Felldy Utama ยท Kamis, 20 Februari 2020 - 18:02:00 WIB
Mengaku Kecolongan, Fraksi Golkar Tarik Dukungan untuk RUU Ketahanan Keluarga
Nurul Arifin dan Rieke Diah Pitaloka. (Foto: Antara)

JAKARTA, iNews.id - Fraksi Partai Golkar DPR RI mengaku kecolongan setelah salah satu anggotanya Endang Maria Astuti menjadi pengusul Rancangan Undang-Undang (RUU) Ketahanan Keluarga. Oleh karena itu, Nurul Arifin menegaskan fraksinya telah menarik dukungan terhadap RUU tersebut secara kelembagaan.

"Kami menarik dukungan terhadap RUU Ketahanan Keluarga ini," kata Kapoksi Badan Legislasi (Baleg) DPR dari Fraksi Golkar itu kepada wartawan, Kamis (20/2/2020).

Nurul menyayangkan sikap Endang Maria yang tidak membuka pembicaraan terlebih dahulu di dalam fraksi sebelum mengusulkan RUU Ketahanan Keluarga ini. Dia mengaku kecolongan karena menurutnya Fraksi Golkar belum memutuskan apakah mendukung atau tidak RUU tersebut.

"Kami dari fraksi partai Golkar merasa kecolongan dengan adanya seorang anggota yang mendukung RUU ketahanan keluarga.
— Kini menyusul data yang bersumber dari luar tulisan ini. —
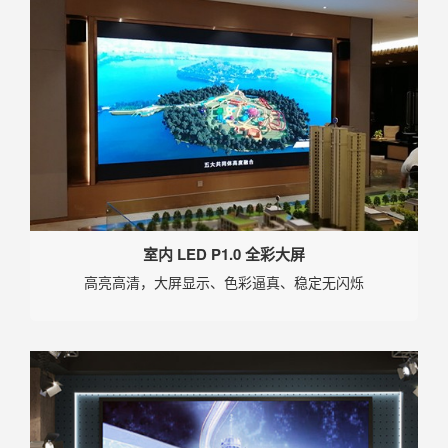
室内 LED P1.0 全彩大屏
高亮高清，大屏显示、色彩逼真、稳定无闪烁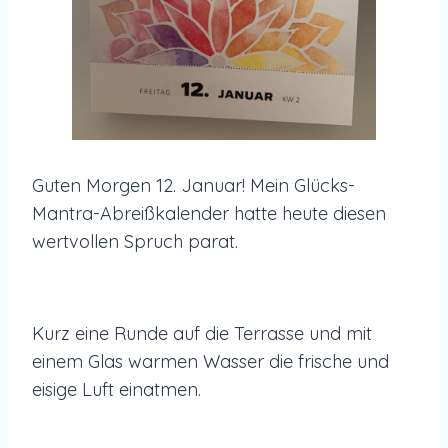
Guten Morgen 12. Januar! Mein Glücks-
Mantra-Abreißkalender hatte heute diesen
wertvollen Spruch parat.
Kurz eine Runde auf die Terrasse und mit
einem Glas warmen Wasser die frische und
eisige Luft einatmen.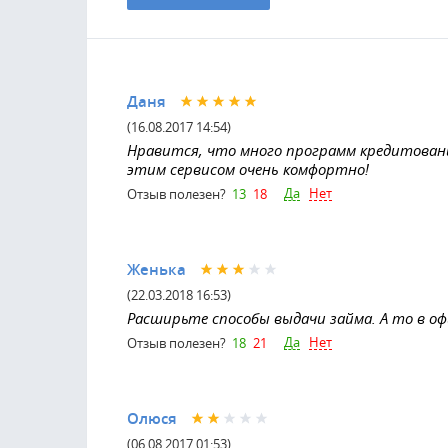
Даня
(16.08.2017 14:54)
Нравится, что много программ кредитования
этим сервисом очень комфортно!
Да
Нет
Отзыв полезен?
13
18
Женька
(22.03.2018 16:53)
Расширьте способы выдачи займа. А то в о
Да
Нет
Отзыв полезен?
18
21
Олюся
(06.08.2017 01:53)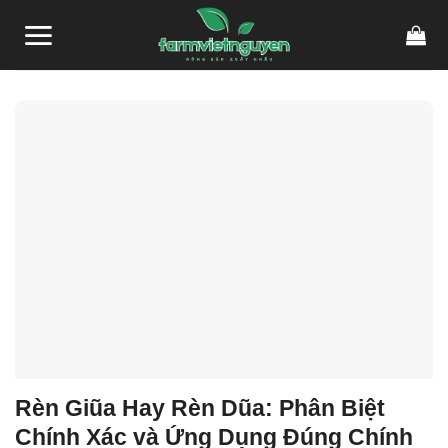
Skip
link gacor
link gacor
situs toto
pmtoto
pmtoto
toto slot
pmtoto
pmtoto
toto
to
content
Rèn Giũa Hay Rèn Dũa: Phân Biệt
Chính Xác và Ứng Dụng Đúng Chính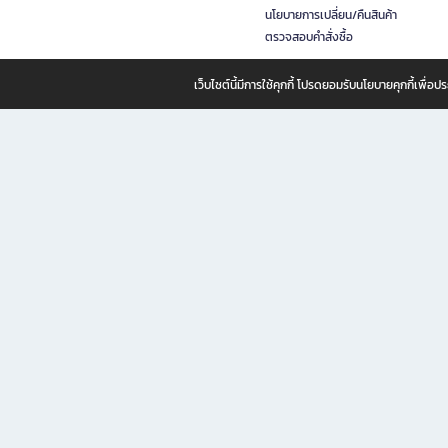
นโยบายการเปลี่ยน/คืนสินค้า
ตรวจสอบคำสั่งซื้อ
เว็บไซต์นี้มีการใช้คุกกี้ โปรดยอมรับนโยบายคุกกี้เพื่
B2S ธุรกิจในเครือ เซ็นทรัล รีเทล คอร์ปอเรชั่น จำกัด (มหาชน)
B2S Online แหล่งรวมหนังสือ เครื่องเขียน และแรงบันดาลใจสำหรับ
B2S Online คือร้านหนังสือและเครื่องเขียนออนไลน์ที่ครบครัน ตอบโจทย์คนรักการอ่านและงานเ
ทำไม B2S Online คือแหล่งช้อปปิ้งที่คุณไม่ควรพลาด
ไม่ว่าคุณจะเป็นนักเรียน นักศึกษา คนทำงาน B2S พร้อมให้คุณเลือกสินค้าคุณภาพได้ตลอด 24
Seharusnya yang bersangkutan berkonsultasi dan presentasi kepada fraksi sebelum menjadi pengusul suatu RUU," ujarnya.

Secara pribadi Nurul merasa keberatan dengan RUU Ketahanan Keluarga. Ia menilai negara tidak seharusnya terlalu ikut campur urusan pribadi masing-masing keluarga.
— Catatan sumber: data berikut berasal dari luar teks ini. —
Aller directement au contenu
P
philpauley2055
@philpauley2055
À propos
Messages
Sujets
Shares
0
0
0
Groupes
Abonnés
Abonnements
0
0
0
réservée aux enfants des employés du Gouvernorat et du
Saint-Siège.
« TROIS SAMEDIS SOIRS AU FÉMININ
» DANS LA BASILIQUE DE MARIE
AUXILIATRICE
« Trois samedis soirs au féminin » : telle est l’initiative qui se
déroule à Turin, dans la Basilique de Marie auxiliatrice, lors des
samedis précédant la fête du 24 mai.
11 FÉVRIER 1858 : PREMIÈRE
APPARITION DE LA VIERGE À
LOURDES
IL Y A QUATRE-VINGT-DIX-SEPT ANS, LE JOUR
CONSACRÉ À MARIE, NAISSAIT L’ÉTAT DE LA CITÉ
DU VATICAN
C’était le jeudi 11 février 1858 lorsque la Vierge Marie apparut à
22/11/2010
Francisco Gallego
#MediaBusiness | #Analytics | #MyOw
Dia berpendapat sejumlah pasal dalam RUU itu sudah diatur lewat undang-undang (UU) lainnya. Seperti UU Penghapusan Kekerasan dalam Rumah Tangga dan UU KUHP. Sehingga dia khawatir kehadiran RUU Ketahanan Keluarga menyebabkan tumpang tindih.
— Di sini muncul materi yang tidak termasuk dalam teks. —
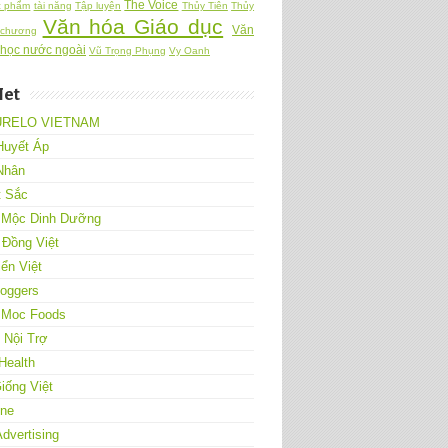
The Voice
c phẩm
tài năng
Tập luyện
Thủy Tiên
Thủy
Văn hóa Giáo dục
Văn
 chương
 học nước ngoài
Vũ Trọng Phụng
Vy Oanh
Net
URELO VIETNAM
Huyết Áp
Nhân
t Sắc
 Mộc Dinh Dưỡng
 Đồng Việt
ển Việt
loggers
 Moc Foods
Nội Trợ
Health
iống Việt
One
Advertising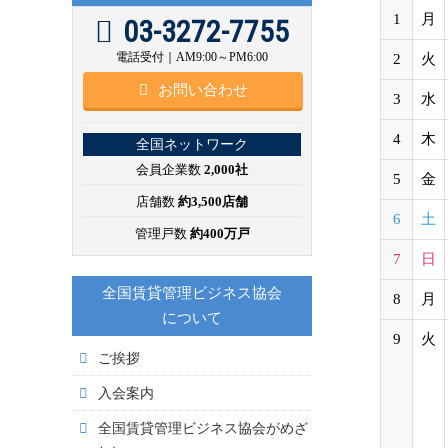
1
月
03-3272-7755
電話受付｜AM9:00～PM6:00
2
火
お問い合わせ
3
水
4
木
全国ネットワーク
会員企業数
2,000社
5
金
店舗数
約3,500店舗
6
土
管理戸数
約400万戸
7
日
全国賃貸管理ビジネス協会
8
月
について
9
火
ご挨拶
入会案内
全国賃貸管理ビジネス協会がめざ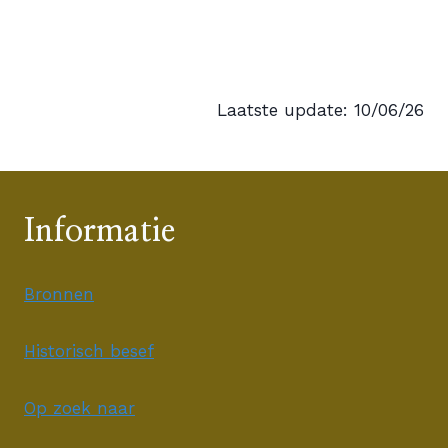
Laatste update: 10/06/26
Informatie
Bronnen
Historisch besef
Op zoek naar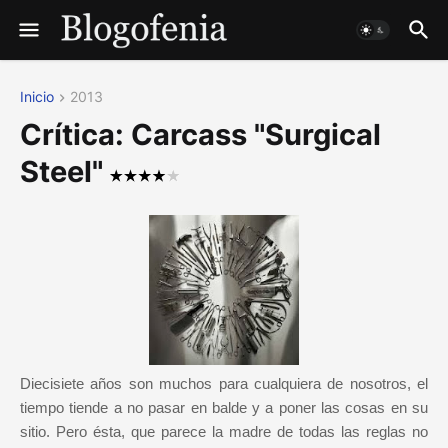
Inicio
2013
Crítica: Carcass "Surgical
Steel"
Diecisiete años son muchos para cualquiera de nosotros, el
tiempo tiende a no pasar en balde y a poner las cosas en su
sitio. Pero ésta, que parece la madre de todas las reglas no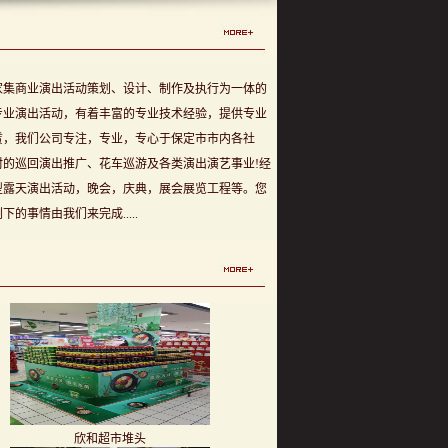
家集商业演出活动策划、设计、制作及执行为一体的
专业演出活动，有着丰富的专业技术经验，提供专业
赁，我们公司专注，专业，专心于保定市市内各社
的巡回演出推广、花车巡游及各类演出演艺事业!经
型露天演出活动，晚会，庆典，展会展览工程等。您
的事情由我们来完成.....
万达泡芙店面装修、装修
欣和超市堆头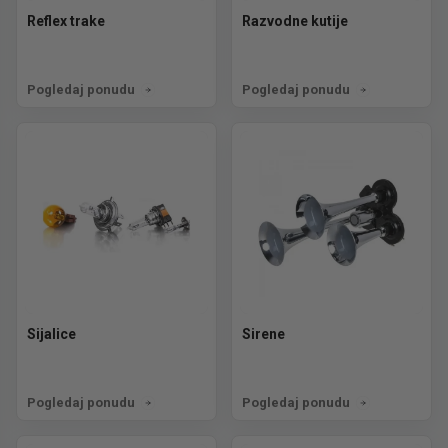
Reflex trake
Razvodne kutije
Pogledaj ponudu
Pogledaj ponudu
Sijalice
Sirene
Pogledaj ponudu
Pogledaj ponudu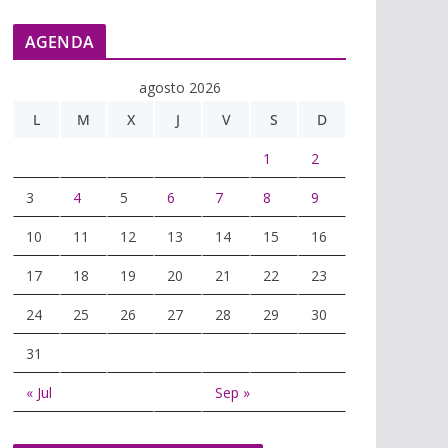
AGENDA
agosto 2026
L
M
X
J
V
S
D
1
2
3
4
5
6
7
8
9
10
11
12
13
14
15
16
17
18
19
20
21
22
23
24
25
26
27
28
29
30
31
« Jul
Sep »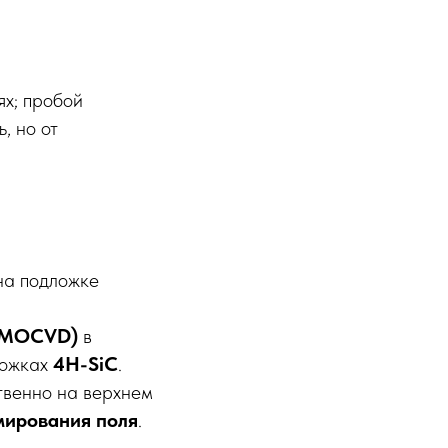
ях; пробой
, но от
на подложке
 (MOCVD)
в
ложках
4H-SiC
.
твенно на верхнем
мирования поля
.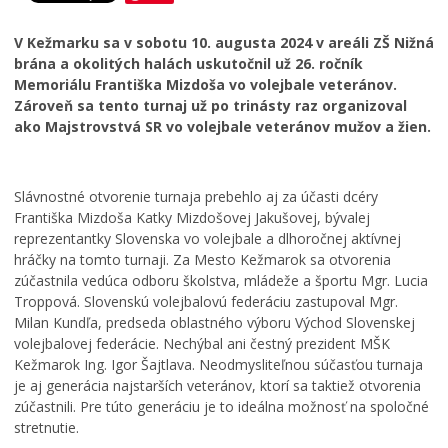
Zdravie
V Kežmarku sa v sobotu 10. augusta 2024 v areáli ZŠ Nižná
Cirkev
brána a okolitých halách uskutočnil už 26. ročník
Memoriálu Františka Mizdoša vo volejbale veteránov.
ŠPORT
Zároveň sa tento turnaj už po trinásty raz organizoval
ako Majstrovstvá SR vo volejbale veteránov mužov a žien.
Európska komunita športu 2024
Európske mestečko športu 2022
Slávnostné otvorenie turnaja prebehlo aj za účasti dcéry
Františka Mizdoša Katky Mizdošovej Jakušovej, bývalej
reprezentantky Slovenska vo volejbale a dlhoročnej aktívnej
hráčky na tomto turnaji. Za Mesto Kežmarok sa otvorenia
zúčastnila vedúca odboru školstva, mládeže a športu Mgr. Lucia
Troppová. Slovenskú volejbalovú federáciu zastupoval Mgr.
Milan Kundľa, predseda oblastného výboru Východ Slovenskej
volejbalovej federácie. Nechýbal ani čestný prezident MŠK
Kežmarok Ing. Igor Šajtlava. Neodmysliteľnou súčasťou turnaja
je aj generácia najstarších veteránov, ktorí sa taktiež otvorenia
zúčastnili. Pre túto generáciu je to ideálna možnosť na spoločné
stretnutie.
"Saya melihat RUU ini bertujuan mendidik keluarga secara homogen. Unsur-unsur heterogenitas dikesampingkan. Terkait masalah kekerasan dalam rumah tangga, baik seksual, fisik ataupun ekonomi sudah ada undang-undang yang mengatur. Kami menarik dukungan terhadap RUU Ketahanan Keluarga ini," katanya.

RUU tentang Ketahanan Keluarga diketahui masuk dalam program legislasi nasional (Prolegnas) prioritas tahun 2020 atas usul dari DPR. Pengusul RUU ini berasal dari unsur perorangan yaitu anggota DPR RI Fraksi Gerindra, Sodik Mujahid; anggota Fraksi Golkar, Endang Maria Astuti; anggota Fraksi PKS, Ledia Hanifa dan Netty Prasetiyani serta anggota Fraksi PAN, Ali Taher Parasong.